Jakob Simon (Jan Dieter Schneider, découverte lumineuse et talentueuse) raconte sa vie, ses rêves et ses espoirs dans un journal dont la lecture ponctue l’œuvre. Il est la conscience du peuple dont il se sépare pourtant par son éducation. Il sait lire (« Moi, j’aimerai bien savoir lire » prononce Margret, sa mère) et c’est par les livres qu’il trouve une échappatoire à sa propre condition par l’espérance d’une terre promise : le Brésil. Il est « l’Indien » pour le village, un être à part. Il est un individu mental dans un milieu rural manuel qui ne peut voir en lui qu’un « bon à rien ». Il ne produit rien de tangible.

Heimat, Edgar Reitz

Il est le symbole de la mutation que vit le village de Schabbach. L’œuvre d’Edgar Reitz se situe dans une période charnière de l’Allemagne bloquée entre le passé de l’occupation napoléonienne et la montée du patriotisme en Europe qui amènera à la création de l’Empire Allemand en 1870. Il y a une progressive montée d’un patriotisme qui s’oppose au pouvoir style Ancien Régime de l’aristocratie allemande. Même si la rébellion est déclenchée par un fait tangible, et non pour une conscience politique, autour de la question du vin du Baron, elle montre les prémisses d’un peuple qui n’accepte plus d’être dominé. Une cause que Jakob rallie par dépit amoureux, mais dont il se fera avec le personnage de Franz Olm la portée politique : « La liberté n’est pas le contraire de l’emprisonnement », c’est un « droit sacrée » prononcera-t-il au fond de sa cellule. Heimat est également marqué par le désenchantement du monde (Max Weber). Même si la question de la Religion reste forte (disgrâce de Lena), l’impuissance de l’Eglise face à la misère et à la mort d’enfants amènent une réflexion de la population : « C’est Satan qui a inventé les religions » (Walter) ou encore « C’est çà votre royaume des cieux, c’est l’enfer » (Gustav).

Heimat, Edgar Reitz

Pour sortir de la misère, les protagonistes ont alors deux solutions : innover ou partir.

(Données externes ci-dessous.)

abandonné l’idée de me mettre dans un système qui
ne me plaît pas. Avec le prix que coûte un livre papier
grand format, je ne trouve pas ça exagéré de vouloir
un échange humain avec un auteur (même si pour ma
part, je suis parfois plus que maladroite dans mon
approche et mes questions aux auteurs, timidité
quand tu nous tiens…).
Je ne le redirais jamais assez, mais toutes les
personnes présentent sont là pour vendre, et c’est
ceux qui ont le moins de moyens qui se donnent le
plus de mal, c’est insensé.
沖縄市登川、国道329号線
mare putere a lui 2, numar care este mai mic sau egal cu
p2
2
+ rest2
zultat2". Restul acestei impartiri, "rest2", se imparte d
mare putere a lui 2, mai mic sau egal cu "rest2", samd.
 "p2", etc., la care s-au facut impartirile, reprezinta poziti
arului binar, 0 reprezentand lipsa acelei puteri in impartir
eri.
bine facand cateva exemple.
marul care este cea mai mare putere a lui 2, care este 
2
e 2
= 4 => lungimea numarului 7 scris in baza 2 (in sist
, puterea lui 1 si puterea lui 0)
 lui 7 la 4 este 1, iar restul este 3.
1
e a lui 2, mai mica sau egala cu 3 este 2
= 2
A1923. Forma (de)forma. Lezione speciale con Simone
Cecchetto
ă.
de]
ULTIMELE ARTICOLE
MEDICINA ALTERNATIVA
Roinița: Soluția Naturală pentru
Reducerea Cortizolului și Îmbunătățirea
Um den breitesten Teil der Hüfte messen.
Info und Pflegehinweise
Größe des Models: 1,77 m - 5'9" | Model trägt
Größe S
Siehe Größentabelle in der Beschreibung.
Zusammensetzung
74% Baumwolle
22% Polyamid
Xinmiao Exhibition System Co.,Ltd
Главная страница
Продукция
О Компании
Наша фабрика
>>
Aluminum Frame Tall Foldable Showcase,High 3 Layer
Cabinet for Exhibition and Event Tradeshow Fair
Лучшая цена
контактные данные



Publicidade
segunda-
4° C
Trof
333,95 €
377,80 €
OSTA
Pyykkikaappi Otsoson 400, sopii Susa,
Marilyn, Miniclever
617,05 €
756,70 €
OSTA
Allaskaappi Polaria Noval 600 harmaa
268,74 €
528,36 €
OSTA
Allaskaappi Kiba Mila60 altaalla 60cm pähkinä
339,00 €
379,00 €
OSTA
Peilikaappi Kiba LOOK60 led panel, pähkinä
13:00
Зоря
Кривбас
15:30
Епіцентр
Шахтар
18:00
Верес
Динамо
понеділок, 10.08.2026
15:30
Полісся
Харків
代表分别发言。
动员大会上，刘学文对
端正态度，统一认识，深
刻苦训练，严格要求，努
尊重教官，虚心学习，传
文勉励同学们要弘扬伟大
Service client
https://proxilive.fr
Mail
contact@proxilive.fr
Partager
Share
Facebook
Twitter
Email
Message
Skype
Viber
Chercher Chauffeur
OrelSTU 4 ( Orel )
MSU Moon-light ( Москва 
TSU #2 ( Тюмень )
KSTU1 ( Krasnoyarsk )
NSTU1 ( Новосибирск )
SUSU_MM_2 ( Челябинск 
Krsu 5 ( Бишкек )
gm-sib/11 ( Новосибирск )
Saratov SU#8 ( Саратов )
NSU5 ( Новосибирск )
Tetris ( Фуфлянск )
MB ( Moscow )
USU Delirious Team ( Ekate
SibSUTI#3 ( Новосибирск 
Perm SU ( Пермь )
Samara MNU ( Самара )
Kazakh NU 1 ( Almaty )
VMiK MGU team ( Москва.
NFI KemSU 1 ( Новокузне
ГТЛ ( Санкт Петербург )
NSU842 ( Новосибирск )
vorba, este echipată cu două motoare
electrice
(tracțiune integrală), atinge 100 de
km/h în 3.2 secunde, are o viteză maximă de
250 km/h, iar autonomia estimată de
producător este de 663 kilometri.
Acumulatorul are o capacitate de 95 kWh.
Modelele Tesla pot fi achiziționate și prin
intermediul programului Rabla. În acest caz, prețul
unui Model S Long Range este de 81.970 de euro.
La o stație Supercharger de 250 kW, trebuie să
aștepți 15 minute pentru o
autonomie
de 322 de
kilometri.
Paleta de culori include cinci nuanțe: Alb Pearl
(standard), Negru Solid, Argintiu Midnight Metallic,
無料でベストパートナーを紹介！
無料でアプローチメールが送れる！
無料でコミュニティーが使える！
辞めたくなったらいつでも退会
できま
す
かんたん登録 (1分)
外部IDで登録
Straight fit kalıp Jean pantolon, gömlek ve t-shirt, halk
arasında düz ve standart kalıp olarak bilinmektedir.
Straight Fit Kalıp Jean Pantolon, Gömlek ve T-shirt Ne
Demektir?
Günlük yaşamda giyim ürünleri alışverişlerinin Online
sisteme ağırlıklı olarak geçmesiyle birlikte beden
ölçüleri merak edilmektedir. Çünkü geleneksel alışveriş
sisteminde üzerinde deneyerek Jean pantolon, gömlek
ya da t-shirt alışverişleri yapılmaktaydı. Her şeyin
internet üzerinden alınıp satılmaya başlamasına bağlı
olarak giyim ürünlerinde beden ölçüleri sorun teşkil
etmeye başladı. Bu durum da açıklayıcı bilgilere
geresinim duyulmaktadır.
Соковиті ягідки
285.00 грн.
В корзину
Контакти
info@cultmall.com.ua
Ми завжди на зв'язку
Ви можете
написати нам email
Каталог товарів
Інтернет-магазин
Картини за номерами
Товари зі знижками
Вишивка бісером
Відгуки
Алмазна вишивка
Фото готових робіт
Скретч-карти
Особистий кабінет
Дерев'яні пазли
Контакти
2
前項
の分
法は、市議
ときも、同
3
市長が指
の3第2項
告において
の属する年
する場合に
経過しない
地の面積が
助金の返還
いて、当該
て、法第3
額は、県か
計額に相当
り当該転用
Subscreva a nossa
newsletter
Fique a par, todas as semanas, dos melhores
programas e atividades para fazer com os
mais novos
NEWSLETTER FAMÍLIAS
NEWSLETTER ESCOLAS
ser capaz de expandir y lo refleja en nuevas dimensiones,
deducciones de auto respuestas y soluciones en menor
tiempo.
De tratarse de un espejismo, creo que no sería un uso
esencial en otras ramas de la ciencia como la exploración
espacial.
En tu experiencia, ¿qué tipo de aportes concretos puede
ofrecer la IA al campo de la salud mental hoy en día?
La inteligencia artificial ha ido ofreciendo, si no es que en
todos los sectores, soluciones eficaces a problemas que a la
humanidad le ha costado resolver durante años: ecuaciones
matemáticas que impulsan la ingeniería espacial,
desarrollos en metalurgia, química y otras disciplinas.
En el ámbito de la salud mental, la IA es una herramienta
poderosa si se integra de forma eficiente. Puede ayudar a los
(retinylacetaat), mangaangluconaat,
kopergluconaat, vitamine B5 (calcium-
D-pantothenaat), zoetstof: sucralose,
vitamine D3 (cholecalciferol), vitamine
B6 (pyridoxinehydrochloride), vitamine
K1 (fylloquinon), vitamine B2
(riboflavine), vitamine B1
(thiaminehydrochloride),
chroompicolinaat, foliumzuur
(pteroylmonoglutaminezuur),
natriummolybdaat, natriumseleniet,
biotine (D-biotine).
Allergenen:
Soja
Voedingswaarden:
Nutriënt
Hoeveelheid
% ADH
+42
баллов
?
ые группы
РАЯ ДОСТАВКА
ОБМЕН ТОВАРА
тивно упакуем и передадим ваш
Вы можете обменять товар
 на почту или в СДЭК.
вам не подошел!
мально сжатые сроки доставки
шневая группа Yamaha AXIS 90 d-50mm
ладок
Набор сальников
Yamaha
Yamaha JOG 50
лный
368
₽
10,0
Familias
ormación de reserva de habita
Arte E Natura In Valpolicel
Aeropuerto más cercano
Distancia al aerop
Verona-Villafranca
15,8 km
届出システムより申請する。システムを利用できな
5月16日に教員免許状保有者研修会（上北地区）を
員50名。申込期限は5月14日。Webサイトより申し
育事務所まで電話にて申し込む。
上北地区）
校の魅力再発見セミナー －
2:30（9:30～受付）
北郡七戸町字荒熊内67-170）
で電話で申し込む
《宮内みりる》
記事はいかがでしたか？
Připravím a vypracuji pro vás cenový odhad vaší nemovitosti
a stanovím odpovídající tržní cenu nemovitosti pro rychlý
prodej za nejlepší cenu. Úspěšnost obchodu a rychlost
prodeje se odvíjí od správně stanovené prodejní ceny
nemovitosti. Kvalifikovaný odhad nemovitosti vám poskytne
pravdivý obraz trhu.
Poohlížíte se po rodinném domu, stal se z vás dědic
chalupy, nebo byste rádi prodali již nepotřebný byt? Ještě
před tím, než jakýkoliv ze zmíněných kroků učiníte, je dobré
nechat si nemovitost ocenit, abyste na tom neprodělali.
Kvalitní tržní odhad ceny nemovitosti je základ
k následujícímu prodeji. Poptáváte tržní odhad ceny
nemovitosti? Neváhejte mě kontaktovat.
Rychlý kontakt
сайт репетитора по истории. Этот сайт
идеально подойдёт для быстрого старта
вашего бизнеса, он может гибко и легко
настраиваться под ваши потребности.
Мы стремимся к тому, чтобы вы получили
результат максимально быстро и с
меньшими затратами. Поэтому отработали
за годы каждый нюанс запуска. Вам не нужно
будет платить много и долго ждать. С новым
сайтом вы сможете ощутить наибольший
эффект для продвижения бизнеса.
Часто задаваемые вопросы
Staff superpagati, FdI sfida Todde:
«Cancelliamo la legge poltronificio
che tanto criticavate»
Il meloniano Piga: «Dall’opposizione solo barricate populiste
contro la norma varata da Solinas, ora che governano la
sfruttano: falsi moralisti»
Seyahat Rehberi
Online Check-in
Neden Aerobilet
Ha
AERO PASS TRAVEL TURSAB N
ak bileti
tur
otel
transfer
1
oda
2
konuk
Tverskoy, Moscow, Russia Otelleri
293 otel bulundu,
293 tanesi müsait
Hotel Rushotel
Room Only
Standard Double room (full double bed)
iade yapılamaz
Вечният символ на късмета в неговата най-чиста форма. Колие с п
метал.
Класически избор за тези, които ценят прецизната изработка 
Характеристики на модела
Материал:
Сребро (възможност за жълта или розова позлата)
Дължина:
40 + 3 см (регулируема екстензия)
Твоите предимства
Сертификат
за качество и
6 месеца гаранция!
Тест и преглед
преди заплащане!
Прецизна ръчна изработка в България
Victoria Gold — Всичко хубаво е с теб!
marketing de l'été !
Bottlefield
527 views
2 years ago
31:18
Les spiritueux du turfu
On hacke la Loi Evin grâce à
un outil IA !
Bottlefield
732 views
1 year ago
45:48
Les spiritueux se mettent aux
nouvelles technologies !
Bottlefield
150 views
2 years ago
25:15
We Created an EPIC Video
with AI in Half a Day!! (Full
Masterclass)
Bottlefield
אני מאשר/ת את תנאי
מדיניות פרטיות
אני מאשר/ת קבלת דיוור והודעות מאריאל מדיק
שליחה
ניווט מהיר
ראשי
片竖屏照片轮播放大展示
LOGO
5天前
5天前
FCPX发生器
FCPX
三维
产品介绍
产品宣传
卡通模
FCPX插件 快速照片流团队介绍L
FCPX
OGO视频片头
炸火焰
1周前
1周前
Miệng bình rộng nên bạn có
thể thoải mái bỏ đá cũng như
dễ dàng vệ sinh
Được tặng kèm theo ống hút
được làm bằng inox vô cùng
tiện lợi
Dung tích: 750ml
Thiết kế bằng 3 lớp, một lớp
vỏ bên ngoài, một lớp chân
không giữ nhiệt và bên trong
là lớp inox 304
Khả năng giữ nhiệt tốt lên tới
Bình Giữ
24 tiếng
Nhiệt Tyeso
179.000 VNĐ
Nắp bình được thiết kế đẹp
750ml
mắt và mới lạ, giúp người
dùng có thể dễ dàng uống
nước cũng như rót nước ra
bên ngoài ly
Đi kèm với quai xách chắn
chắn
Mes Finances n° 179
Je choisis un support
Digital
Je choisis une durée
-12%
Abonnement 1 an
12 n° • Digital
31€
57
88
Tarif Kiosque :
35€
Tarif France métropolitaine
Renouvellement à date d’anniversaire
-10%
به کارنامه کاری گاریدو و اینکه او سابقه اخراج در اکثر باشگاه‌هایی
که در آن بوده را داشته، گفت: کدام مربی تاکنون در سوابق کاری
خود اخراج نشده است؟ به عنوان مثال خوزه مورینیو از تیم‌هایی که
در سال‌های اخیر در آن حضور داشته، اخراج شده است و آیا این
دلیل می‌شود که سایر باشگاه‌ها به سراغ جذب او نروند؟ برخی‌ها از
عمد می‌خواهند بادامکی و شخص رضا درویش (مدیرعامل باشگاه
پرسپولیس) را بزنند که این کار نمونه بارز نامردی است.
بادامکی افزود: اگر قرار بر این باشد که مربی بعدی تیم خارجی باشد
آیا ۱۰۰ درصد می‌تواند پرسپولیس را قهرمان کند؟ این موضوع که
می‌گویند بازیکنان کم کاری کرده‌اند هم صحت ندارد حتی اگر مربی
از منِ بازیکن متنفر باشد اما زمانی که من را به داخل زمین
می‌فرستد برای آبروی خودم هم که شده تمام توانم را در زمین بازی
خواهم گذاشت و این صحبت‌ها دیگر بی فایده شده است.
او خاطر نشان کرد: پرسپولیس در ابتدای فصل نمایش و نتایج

D’un côté, c’est le rêve d’une terre lointaine qui n’attend que vous, une « terre sans hiver » dans laquelle « les gens comme vous sont riches ». La fatalité du déracinement qui touche progressivement les villages avec des somptueuses scènes de file de carrioles en partance pour le Brésil. De l’autre, la « science est le chemin de la liberté » comme le prophétise Jakob. C’est par la connaissance et l’innovation que Jakob finit de mettre en place avec la machine à vapeur une fois qu’il peut avoir une place dans la hiérarchie familiale après le départ de Gustav.

Heimat, Edgar Reitz

Heimat est une œuvre qui plaira aux amoureux des chroniques dans lesquels la suspension du temps permet une analyse fine et poussée. Edgar Reitz renoue avec le romantisme des films fleuves à la manière de David Lean (La Fille de Ryan).